Les vols à la tire ciblent les lieux bondés : marchés, plages, transports. Trois réflexes limitent fortement le risque :
- Garder sac fermé et porté devant soi dans la foule
- Ne jamais laisser d’objets de valeur sans surveillance sur la plage
- Comparer plusieurs offres et lire les avis avant toute excursion réservée dans la rue
Sur le terrain, ces incidents restent comparables à ceux de n’importe quelle destination méditerranéenne touristique. La prudence ordinaire d’un voyageur averti suffit largement.
Excursions dans le désert : sécurité et bon sens
Le sud tunisien attire pour ses dunes et ses oasis, mais l’excursion désertique demande un encadrement sérieux. La frontière algérienne et la zone militaire du sud-est imposent de rester sur les circuits autorisés, encadrés par des agences déclarées.

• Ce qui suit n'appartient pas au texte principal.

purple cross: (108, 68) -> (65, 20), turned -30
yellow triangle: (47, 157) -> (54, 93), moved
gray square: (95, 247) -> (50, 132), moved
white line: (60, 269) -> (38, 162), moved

Tozeur et Douz, portes du Sahara touristique, se situent dans la partie ouverte et fréquentée du désert, hors zone rouge. Les excursions classiques en 4x4 ou à dos de dromadaire vers Ksar Ghilane ou le Chott el-Jérid restent accessibles aux voyageurs.

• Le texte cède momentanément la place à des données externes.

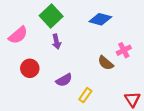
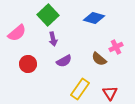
purple semicircle: (64, 80) -> (64, 61), moved
yellow rectangle: (85, 95) -> (80, 89), size x1.5
red triangle: (132, 99) -> (110, 93), moved

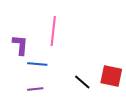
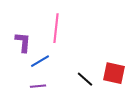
blue line: (37, 64) -> (40, 61), turned -36

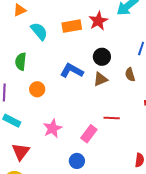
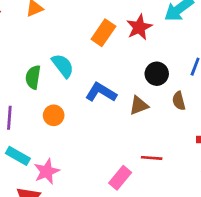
orange rectangle: (72, 26) -> (103, 33), turned -48
cyan semicircle: (39, 31) -> (63, 66), moved
black circle: (102, 57) -> (157, 74), moved
pink star: (53, 128) -> (47, 171), moved

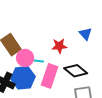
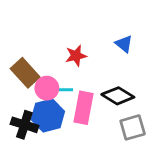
red star: (59, 46) -> (76, 56), moved

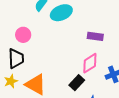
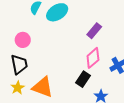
purple rectangle: (95, 36) -> (94, 31), turned -49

Quelques précautions s’imposent malgré tout pour une sortie sereine :
- Réserver auprès d’une agence locale reconnue, jamais auprès d’un rabatteur de rue
- Vérifier que l’itinéraire ne franchit aucune zone soumise à autorisation
- Emporter eau en quantité, protection solaire et vêtements couvrants
- Prévenir son hôtel de son itinéraire et de l’heure de retour estimée
Sur le terrain, les bivouacs organisés et les festivals comme le Festival international du Sahara de Douz, en décembre, se déroulent dans un cadre balisé et sûr. Le risque vient surtout de l’improvisation hors des sentiers encadrés.
Voyageuses seules et familles : repères pratiques
La question revient souvent : la Tunisie est-elle adaptée à une voyageuse seule ou à une famille avec enfants ? La fréquentation record de 2025 et la présence massive de touristes européens répondent en grande partie.

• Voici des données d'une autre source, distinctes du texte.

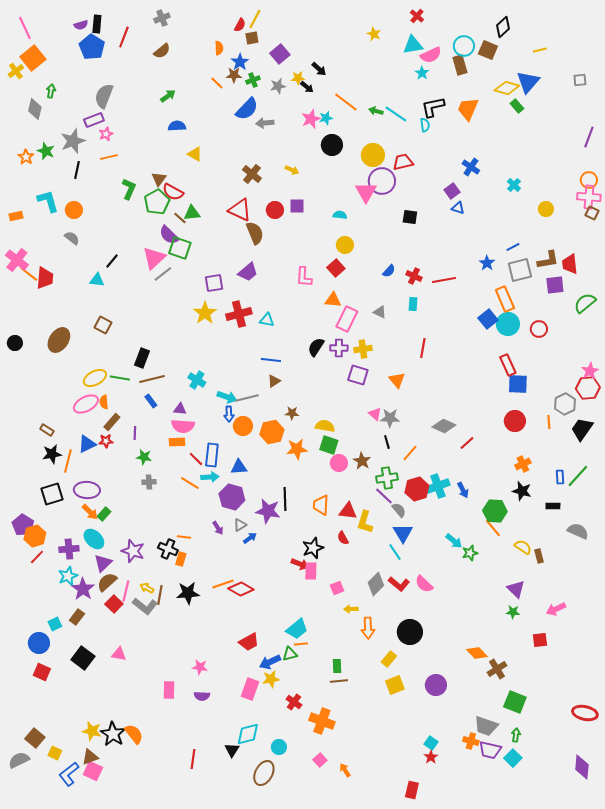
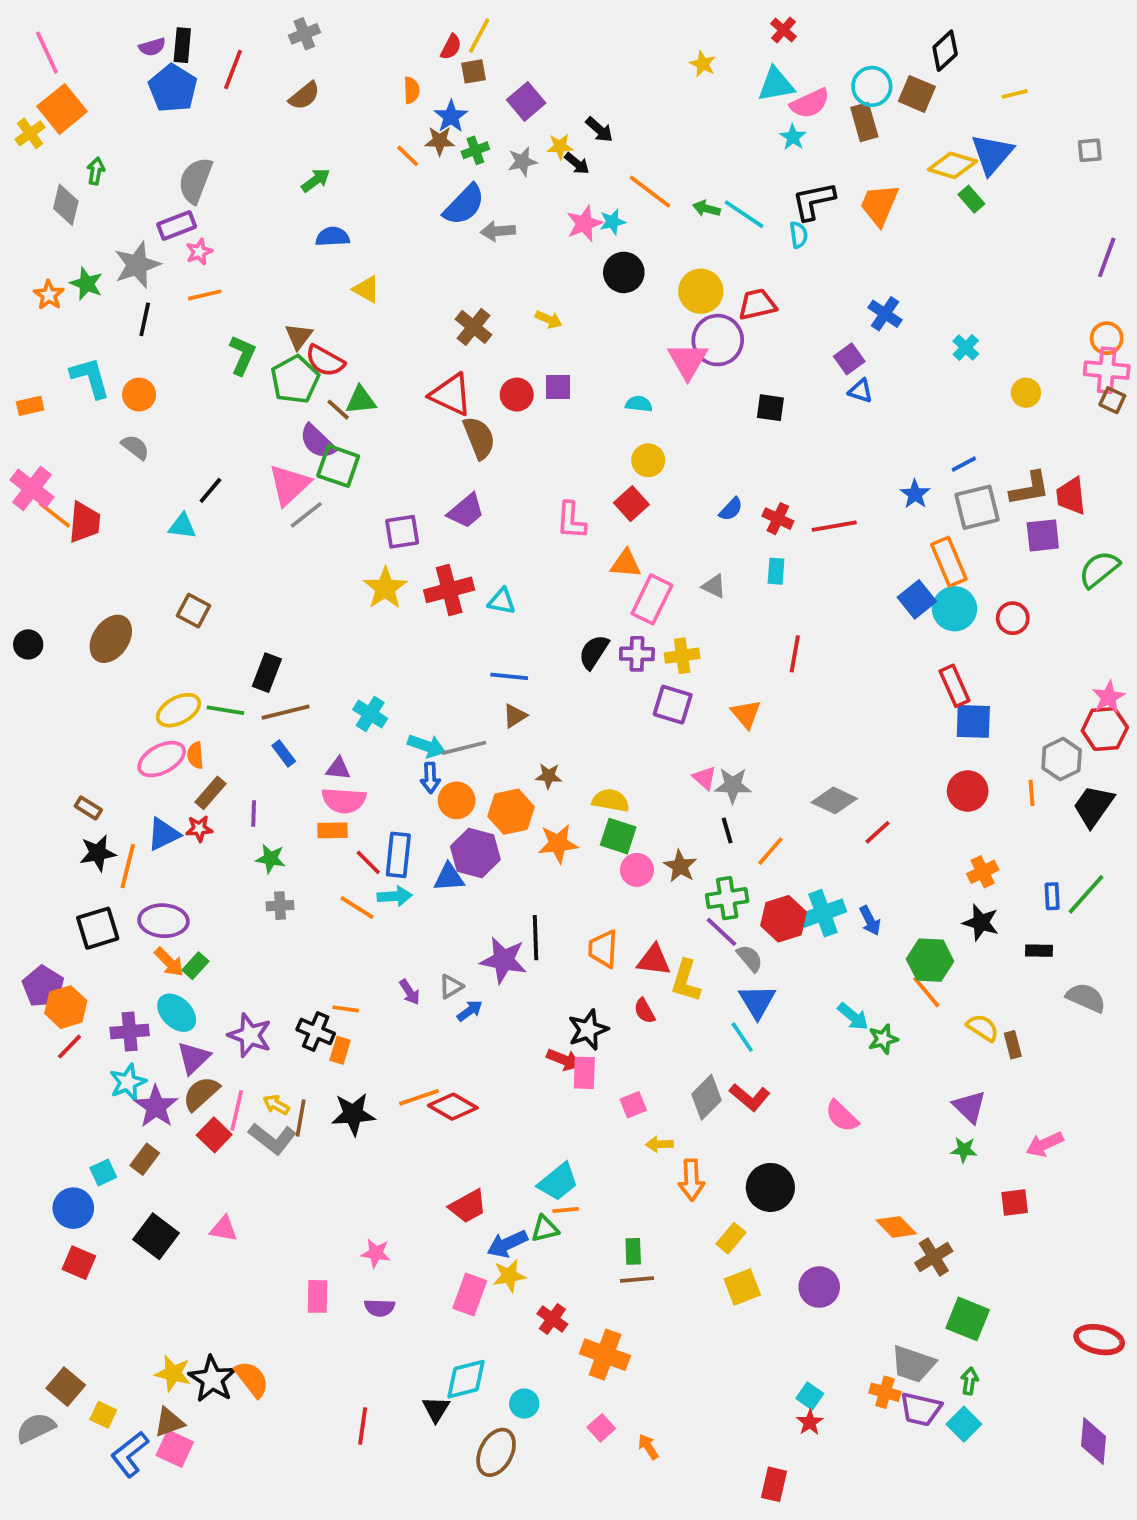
purple hexagon: (232, 497) -> (475, 853), moved
pink semicircle: (424, 584) -> (842, 1116), moved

Dans les stations balnéaires et les complexes hôteliers, l’environnement est sécurisé et habitué à la clientèle internationale. En dehors, une tenue adaptée et une attitude réservée limitent les sollicitations, surtout dans les médinas où les abords peuvent être insistants.
Pour les familles, les justificatifs de filiation comptent : depuis 2025, un livret de famille ou un acte de naissance est exigé pour les mineurs voyageant sans leurs deux parents. Chaque enfant doit posséder son propre passeport valide, quel que soit son âge.
Bien préparer son départ : les réflexes officiels
Quelques démarches gratuites renforcent considérablement votre sécurité avant et pendant le séjour. Elles tiennent en une checklist simple.
- S’inscrire sur Ariane : ce service gratuit de France Diplomatie permet de recevoir alertes et consignes par SMS ou email en cas de crise (catastrophe, troubles, risque sanitaire), pour tout séjour de moins de six mois.
- Noter le contact du Centre de crise : le Centre de crise et de soutien du ministère est joignable 24h/24 et coordonne la protection des Français à l’étranger.
- Scanner ses documents : passeport, assurance et billets sauvegardés dans un cloud sécurisé, en cas de perte ou de vol.
- Consulter la fiche pays à jour : la page Tunisie de France Diplomatie est actualisée régulièrement, la dernière mise à jour datant du 13 mars 2026.
- Respecter les usages locaux : tenue vestimentaire adaptée hors plages, discrétion sur l’alcool, sensibilité aux règles religieuses pendant le ramadan.
Ces gestes prennent quelques minutes et transforment un départ improvisé en voyage maîtrisé. Pour aller plus loin sur l’organisation pratique, tarifs et circuits, notre conseil voyage en Tunisie complet couvre budget, périodes et itinéraires. Et pour comparer formules et hébergements, le dossier séjour en Tunisie 2026 détaille les options du balnéaire à l’aventure désertique.
Au final, la Tunisie reste une destination sûre pour un voyage touristique classique, à condition de respecter le zonage officiel et d’adopter les réflexes de bon sens. Le risque réel se mesure, se localise et se gère, loin des fantasmes qui circulent.